* EXERCISE AIM:
Set down each record exactly. Omit the pictures.

== GIVEN ENTRIES

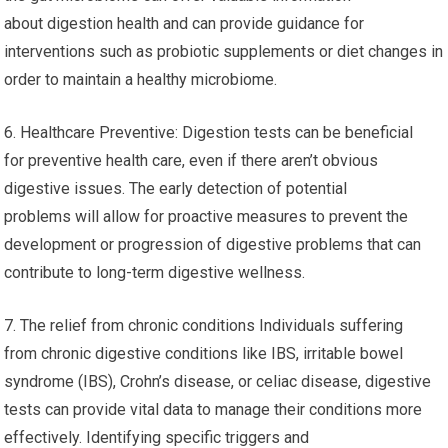
about digestion health and can provide guidance for
interventions such as probiotic supplements or diet changes in
order to maintain a healthy microbiome.
6. Healthcare Preventive: Digestion tests can be beneficial
for preventive health care, even if there aren’t obvious
digestive issues. The early detection of potential
problems will allow for proactive measures to prevent the
development or progression of digestive problems that can
contribute to long-term digestive wellness.
7. The relief from chronic conditions Individuals suffering
from chronic digestive conditions like IBS, irritable bowel
syndrome (IBS), Crohn’s disease, or celiac disease, digestive
tests can provide vital data to manage their conditions more
effectively. Identifying specific triggers and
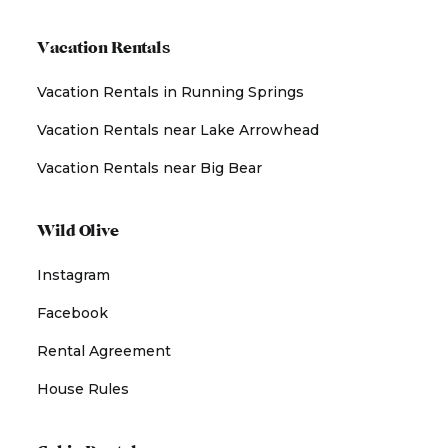
Vacation Rentals
Vacation Rentals in Running Springs
Vacation Rentals near Lake Arrowhead
Vacation Rentals near Big Bear
Wild Olive
Instagram
Facebook
Rental Agreement
House Rules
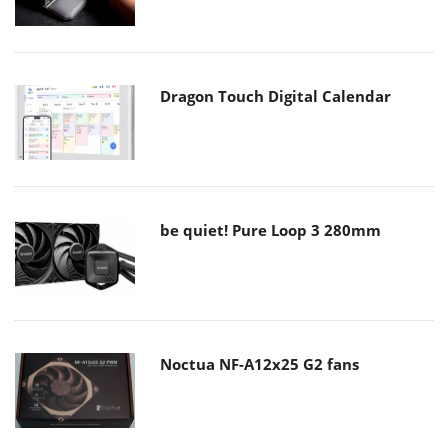
Dragon Touch Digital Calendar
be quiet! Pure Loop 3 280mm
Noctua NF-A12x25 G2 fans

====

* REPLY:
about digestion health and can provide guidance for
interventions such as probiotic supplements or diet changes in
order to maintain a healthy microbiome.
6. Healthcare Preventive: Digestion tests can be beneficial
for preventive health care, even if there aren’t obvious
digestive issues. The early detection of potential
problems will allow for proactive measures to prevent the
development or progression of digestive problems that can
contribute to long-term digestive wellness.
7. The relief from chronic conditions Individuals suffering
from chronic digestive conditions like IBS, irritable bowel
syndrome (IBS), Crohn’s disease, or celiac disease, digestive
tests can provide vital data to manage their conditions more
effectively. Identifying specific triggers and
Vacation Rentals
Vacation Rentals in Running Springs
Vacation Rentals near Lake Arrowhead
Vacation Rentals near Big Bear
Wild Olive
Instagram
Facebook
Rental Agreement
House Rules
Dragon Touch Digital Calendar
be quiet! Pure Loop 3 280mm
Noctua NF-A12x25 G2 fans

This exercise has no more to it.